C’est notamment, au vu des considérants ci-dessus et de la Déclaration de Djibouti adoptée en février 2006, que le présent Plan stratégique intervient pour donner vie à la stratégie future, pluriannuelle, 2007-2009, élaborée selon la démarche et les procédés indiqués ci-dessous.

1.2. Des Institutions Supérieures d’Audit du Secteur Public. Tendances et perspectives

Une importante analyse rétrospective des ISCOA, au niveau international, a été déjà effectuée lors du Colloque international organisé par les membres fondateurs du FIGE, en février 2006. Les leçons apprises ont été prises en compte dans le présent plan stratégique.

1.2.1. Evolution de l’audit dans le secteur public – Tendances et perspectives

D’une manière générale, les analyses stratégiques qui ont été menées, notamment sur les bases précitées, permettent de tirer des leçons et enseignements inventoriés ci-dessous :

· une évolution de l’audit en général et de l’audit dans le secteur public en particulier, sous l’impulsion de bureaux, notamment canadiens et américains, ayant abouti notamment à une perspective élargie et intégrée, quasi-systémique incluant la gestion stratégique, organisationnelle, l’optimisation des ressources etc. ; et son corollaire de gestion axée sur les résultats ;

· la permanence et la généralisation de processus de normalisation et de professionnalisation reconnus et partagés par la communauté des Vérificateurs d’Etat, touchant aux normes et principes de vérification, aux valeurs, au renforcement et à la codification de déontologie, l’éthique et l’intégrité ;

· des diagnostics et analyses ajustés aux enjeux de la bonne gouvernance et d’un management public, efficaces, efficients et d’optimisation des ressources, sources de résultats et d’impacts sur le développement, avec le développement des audits et évaluations de performances, de résultats, d’impacts;

· la recherche d’une efficience accrue par le biais des nouvelles technologies qui affectent la gestion publique en général, mais aussi la gestion des missions et activités d’audit, avec le développement des logiciels d’audit ;

· la contribution des audits, études et évaluations à l’objectif de consolidation d’un Etat de classe internationale, utilisant les meilleures pratiques, par exemple la planification stratégique, la gestion des performances, l’optimisation des ressources, etc.
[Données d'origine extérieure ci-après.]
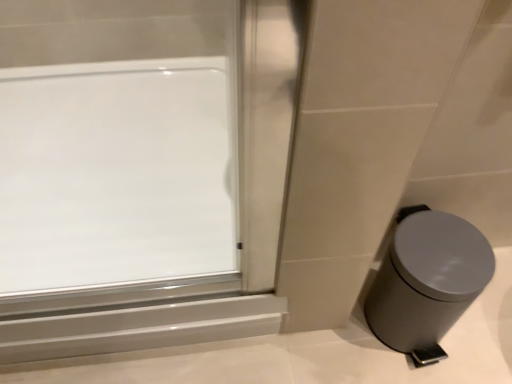 Where is `transparent glass window at upper left`? transparent glass window at upper left is located at coordinates (112, 142).

Image resolution: width=512 pixels, height=384 pixels. What do you see at coordinates (112, 142) in the screenshot?
I see `transparent glass window at upper left` at bounding box center [112, 142].

Measure the distance between point (112, 184) and camera.

The distance of point (112, 184) from camera is 37.76 inches.

In order to face gray matte waste container at lower right, should I rotate leftwards or rightwards?

Turn right by 21.913 degrees to look at gray matte waste container at lower right.

Find the location of `gray matte waste container at lower right`. gray matte waste container at lower right is located at coordinates (426, 281).

Measure the distance between point (x=403, y=319) and camera.

The depth of point (x=403, y=319) is 77.20 centimeters.

Measure the distance between gray matte waste container at lower right and camera.

gray matte waste container at lower right is 26.82 inches from camera.

The height and width of the screenshot is (384, 512). What do you see at coordinates (426, 281) in the screenshot?
I see `gray matte waste container at lower right` at bounding box center [426, 281].

Find the location of a particular element. transparent glass window at upper left is located at coordinates (112, 142).

Can you confirm if gray matte waste container at lower right is positioned to the right of transparent glass window at upper left?

Indeed, gray matte waste container at lower right is positioned on the right side of transparent glass window at upper left.

Is gray matte waste container at lower right further to the viewer compared to transparent glass window at upper left?

No, it is not.

Which point is more distant from viewer, (486,239) or (45,138)?

The point (45,138) is farther from the camera.

From the image's perspective, which one is positioned higher, gray matte waste container at lower right or transparent glass window at upper left?

transparent glass window at upper left.

From a real-world perspective, which is physically below, gray matte waste container at lower right or transparent glass window at upper left?

gray matte waste container at lower right, from a real-world perspective.

Can you confirm if gray matte waste container at lower right is wider than transparent glass window at upper left?

In fact, gray matte waste container at lower right might be narrower than transparent glass window at upper left.

Which of these two, gray matte waste container at lower right or transparent glass window at upper left, stands shorter?

transparent glass window at upper left.

From the picture: Does gray matte waste container at lower right have a larger size compared to transparent glass window at upper left?

No, gray matte waste container at lower right is not bigger than transparent glass window at upper left.

Is gray matte waste container at lower right positioned beyond the bounds of transparent glass window at upper left?

gray matte waste container at lower right lies outside transparent glass window at upper left's area.

Can you see gray matte waste container at lower right touching transparent glass window at upper left?

No, gray matte waste container at lower right is not in contact with transparent glass window at upper left.

Is gray matte waste container at lower right facing away from transparent glass window at upper left?

No, gray matte waste container at lower right is not facing away from transparent glass window at upper left.

Identify the location of waste container on the right of the transparent glass window at upper left. The height and width of the screenshot is (384, 512). (426, 281).

In the image, is transparent glass window at upper left on the left side or the right side of gray matte waste container at lower right?

Clearly, transparent glass window at upper left is on the left of gray matte waste container at lower right in the image.

Consider the image. Does transparent glass window at upper left lie behind gray matte waste container at lower right?

Yes.

Does point (69, 175) lie in front of point (492, 271)?

No, it is behind (492, 271).

From the image's perspective, between transparent glass window at upper left and gray matte waste container at lower right, who is located below?

gray matte waste container at lower right is shown below in the image.

From a real-world perspective, between transparent glass window at upper left and gray matte waste container at lower right, who is vertically higher?

transparent glass window at upper left, from a real-world perspective.

Considering the sizes of objects transparent glass window at upper left and gray matte waste container at lower right in the image provided, who is thinner, transparent glass window at upper left or gray matte waste container at lower right?

gray matte waste container at lower right.

Does transparent glass window at upper left have a greater height compared to gray matte waste container at lower right?

Incorrect, the height of transparent glass window at upper left is not larger of that of gray matte waste container at lower right.

Is transparent glass window at upper left bigger or smaller than gray matte waste container at lower right?

transparent glass window at upper left is bigger than gray matte waste container at lower right.

Can we say transparent glass window at upper left lies outside gray matte waste container at lower right?

Yes, transparent glass window at upper left is outside of gray matte waste container at lower right.

Is transparent glass window at upper left next to gray matte waste container at lower right?

No, transparent glass window at upper left is not beside gray matte waste container at lower right.

Is transparent glass window at upper left oriented towards gray matte waste container at lower right?

No, transparent glass window at upper left is not aimed at gray matte waste container at lower right.

How different are the orientations of transparent glass window at upper left and gray matte waste container at lower right in degrees?

The facing directions of transparent glass window at upper left and gray matte waste container at lower right are 0.253 degrees apart.

The image size is (512, 384). I want to click on window located behind the gray matte waste container at lower right, so click(x=112, y=142).

What are the coordinates of `window above the gray matte waste container at lower right (from a real-world perspective)` in the screenshot? It's located at (112, 142).

Image resolution: width=512 pixels, height=384 pixels. Identify the location of window to the left of gray matte waste container at lower right. (112, 142). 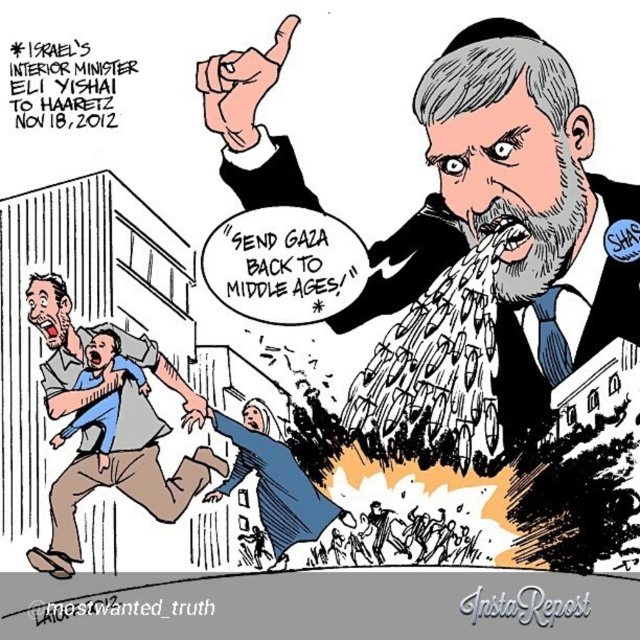 In the political cartoon, you notice the gray textured beard at center and the blue cotton shirt at lower left. Which object is closer to the viewer?

The gray textured beard at center is closer to the viewer than the blue cotton shirt at lower left.

In the political cartoon, the central figure, Israel Interior Minister Eli Yishai, is pointing upwards with his right hand. The point where his finger is pointing is located at coordinates point (248, 157). If the distance between his hand and the point is 5.13 meters, can a 5.5 meter long measuring tape reach from his hand to the point?

A: The distance between the hand and the point (248, 157) is 5.13 meters. Since the measuring tape is 5.5 meters long, which is longer than the distance, the measuring tape can reach from the hand to the point.

In the political cartoon, you see the gray textured beard at center and the blue cotton shirt at lower left. Which object is located to the right of the other?

The gray textured beard at center is positioned on the right side of blue cotton shirt at lower left. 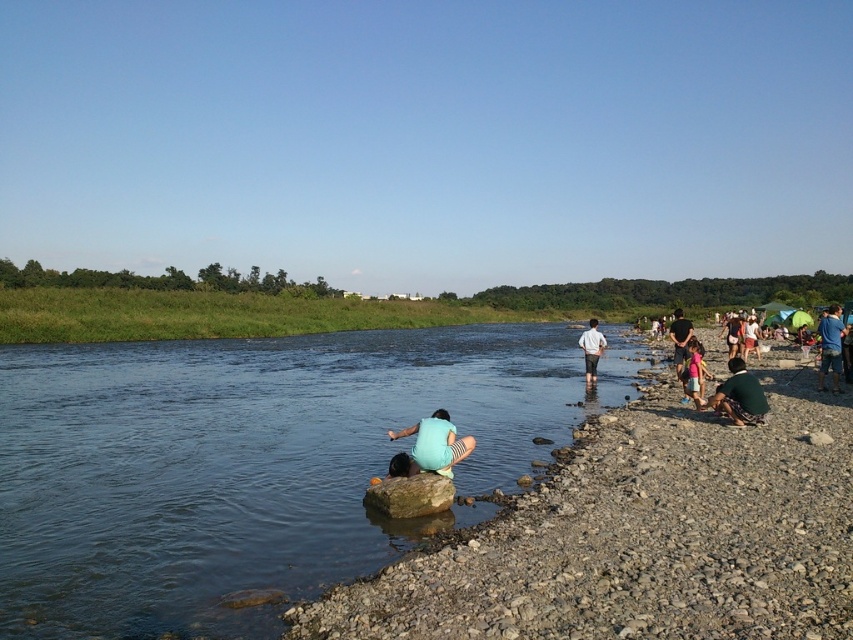 Between clear blue water at center and light blue fabric shirt at right, which one is positioned higher?

light blue fabric shirt at right is higher up.

Is clear blue water at center to the right of light blue fabric shirt at right from the viewer's perspective?

Incorrect, clear blue water at center is not on the right side of light blue fabric shirt at right.

Which is in front, point (56, 461) or point (741, 332)?

Point (56, 461)

Locate an element on the screen. The height and width of the screenshot is (640, 853). clear blue water at center is located at coordinates (248, 464).

Is pink fabric dress at lower right positioned at the back of white cotton shirt at center?

That is False.

Locate an element on the screen. Image resolution: width=853 pixels, height=640 pixels. pink fabric dress at lower right is located at coordinates (695, 372).

Who is positioned more to the left, clear blue water at center or light blue fabric at center?

clear blue water at center

Looking at this image, between clear blue water at center and light blue fabric at center, which one has less height?

light blue fabric at center is shorter.

Is point (86, 442) more distant than point (444, 408)?

That is False.

Identify the location of clear blue water at center. The width and height of the screenshot is (853, 640). (248, 464). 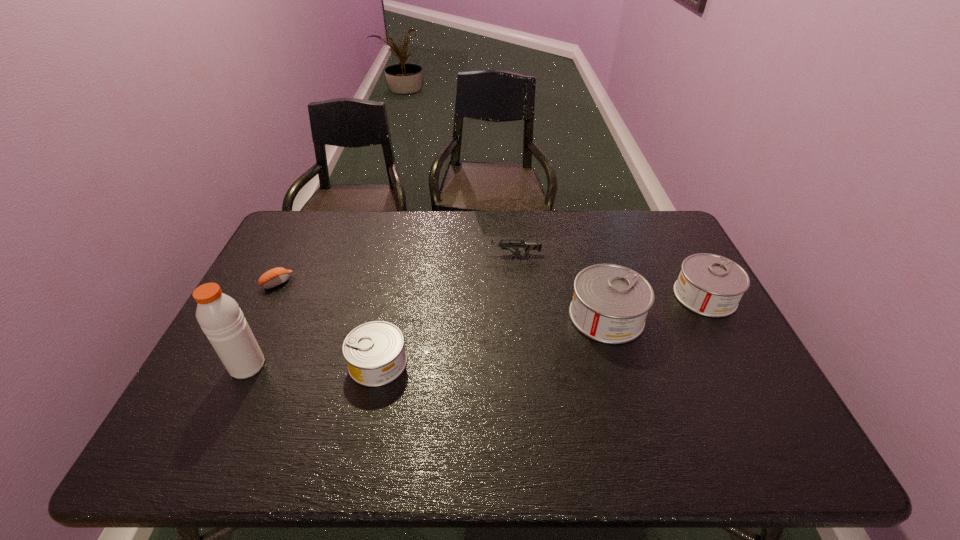 Find the location of a particular element. The width and height of the screenshot is (960, 540). free spot that satisfies the following two spatial constraints: 1. on the front side of the shaker; 2. on the right side of the shortest object is located at coordinates (236, 366).

Image resolution: width=960 pixels, height=540 pixels. I want to click on free space that satisfies the following two spatial constraints: 1. on the back side of the second can from left to right; 2. on the right side of the shaker, so click(271, 316).

Where is `vacant space that satisfies the following two spatial constraints: 1. aimed along the barrel of the third object from right to left; 2. on the front side of the sushi`? The height and width of the screenshot is (540, 960). vacant space that satisfies the following two spatial constraints: 1. aimed along the barrel of the third object from right to left; 2. on the front side of the sushi is located at coordinates (515, 282).

This screenshot has width=960, height=540. What are the coordinates of `vacant space that satisfies the following two spatial constraints: 1. aimed along the barrel of the fourth object from left to right; 2. on the back side of the third tallest object` in the screenshot? It's located at (516, 296). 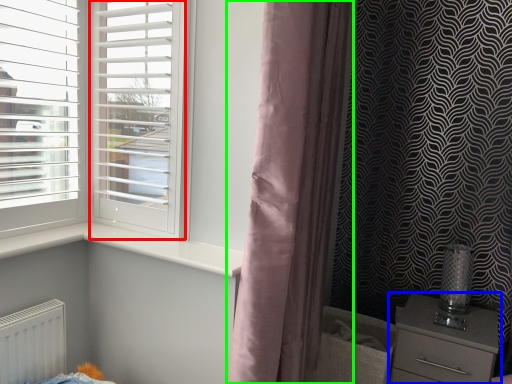 Question: Which object is positioned farthest from screen door (highlighted by a red box)? Select from chest of drawers (highlighted by a blue box) and curtain (highlighted by a green box).

Choices:
 (A) chest of drawers
 (B) curtain

Answer: (A) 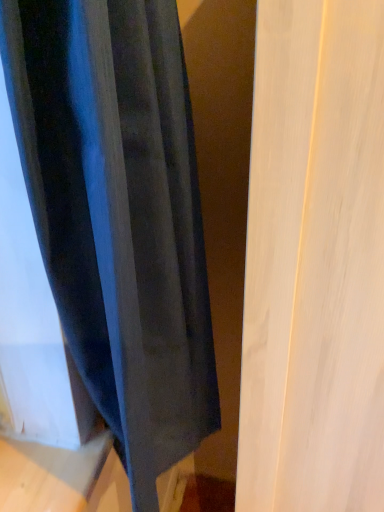 The height and width of the screenshot is (512, 384). I want to click on velvet blue curtain at left, so click(x=119, y=215).

What do you see at coordinates (119, 215) in the screenshot? The height and width of the screenshot is (512, 384). I see `velvet blue curtain at left` at bounding box center [119, 215].

Find the location of a particular element. The image size is (384, 512). velvet blue curtain at left is located at coordinates (119, 215). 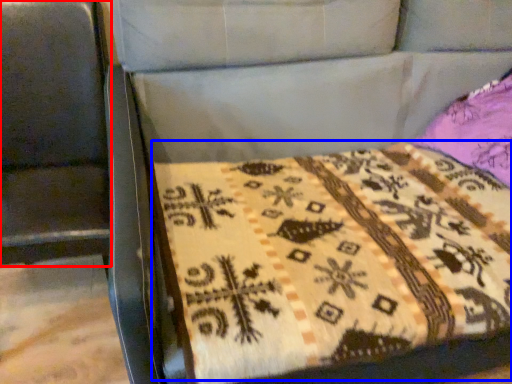 Question: Which of the following is the closest to the observer, swivel chair (highlighted by a red box) or quilt (highlighted by a blue box)?

Choices:
 (A) swivel chair
 (B) quilt

Answer: (A) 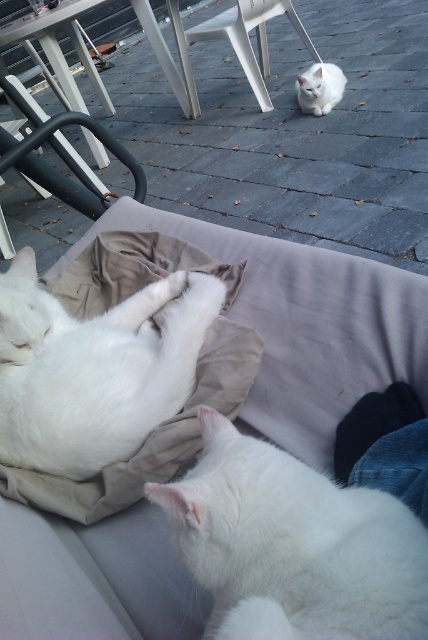 Question: Among these objects, which one is nearest to the camera?

Choices:
 (A) white plastic chair at upper center
 (B) white fluffy cat at center
 (C) velvet beige couch at center
 (D) white fluffy cat at lower right

Answer: (D)

Question: Which is farther from the white fluffy cat at center?

Choices:
 (A) black metal chair at upper left
 (B) white fur cat at upper center

Answer: (B)

Question: Can you confirm if black metal chair at upper left is positioned to the left of white fur cat at upper center?

Choices:
 (A) yes
 (B) no

Answer: (A)

Question: Where is velvet beige couch at center located in relation to white plastic chair at upper center in the image?

Choices:
 (A) above
 (B) below

Answer: (B)

Question: Which object is farther from the camera taking this photo?

Choices:
 (A) velvet beige couch at center
 (B) white fluffy cat at center
 (C) black metal chair at upper left

Answer: (C)

Question: Considering the relative positions of white fluffy cat at center and white plastic chair at upper center in the image provided, where is white fluffy cat at center located with respect to white plastic chair at upper center?

Choices:
 (A) above
 (B) below

Answer: (B) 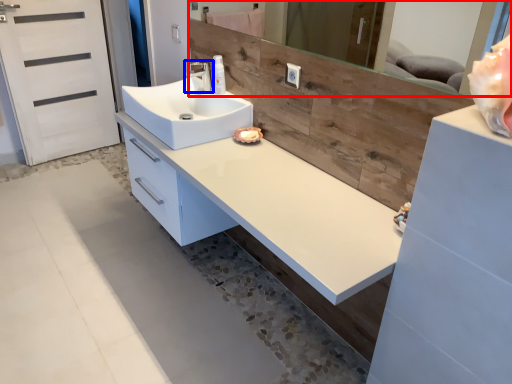 Question: Which point is further to the camera, mirror (highlighted by a red box) or tap (highlighted by a blue box)?

Choices:
 (A) mirror
 (B) tap

Answer: (B)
1.2.2. Bilan des métiers de base

Au terme des analyses stratégiques, bon nombre d’institutions d’audit exercent, avec des variantes, les métiers de base suivants : Audits élargi et intégré, sectoriels et particuliers, scomptables et financiers, stratégiques et organisationnel, d’optimisation des ressources, performances, etc.; des évaluations qui peuvent s’élargir aux évaluation de portefeuille pays, de projets et programmes, dimpact, de gestion des programmes; d’études et conseils; d’enquêtes de prévention et de détection des fraudes, des abus et gaspillages, etc.

Les métiers des ISCOA dépassent ainsi le seul canevas réducteur de la vérification.

Au total, les différents réseaux au sein desquels sont organisées les Institutions supérieures de contrôle, selon les cas, prennent en charge des activités :

· de promotion, d’échange d’expériences, de normalisation et de diffusion de bonnes ou meilleures pratiques en ce qui concerne des principes ou lignes directrices, la finalisation de guides ou manuels, voire des chartes ou toolkits, de supports électroniques de gestion des connaissances ;
· de formation, avec une certaine primauté de ce type d’activité pour les réseaux africains, les modules ayant eu tendance ces dernières années à couvrir une série de thèmes sur le contrôle, sur ses buts, techniques, méthodes, sur l’indépendance, la planification et l’exécution des missions, l’audit et la gestion des performances, etc.

· de recherche action par des publications avec une dynamique, variable d’un réseau un autre…

Ces Réseaux ont en général une forme matricielle et concentrique, avec des commissions, des groupes de travail, des comités, des projets spécifiques ou autres, qui permettent la mise en œuvre des orientations définies. Ils ont tendance à formaliser l’éthique, les valeurs et la déontologie, avec l’existence de Charte du Contrôle, de valeurs, les appellations étant variable selon les pays. Ils s’appuient sur des leviers, notamment des centres ou instituts de formation en management, en audit, en investigations criminelles dans le domaine de la prévention et de la détection des fraudes, etc.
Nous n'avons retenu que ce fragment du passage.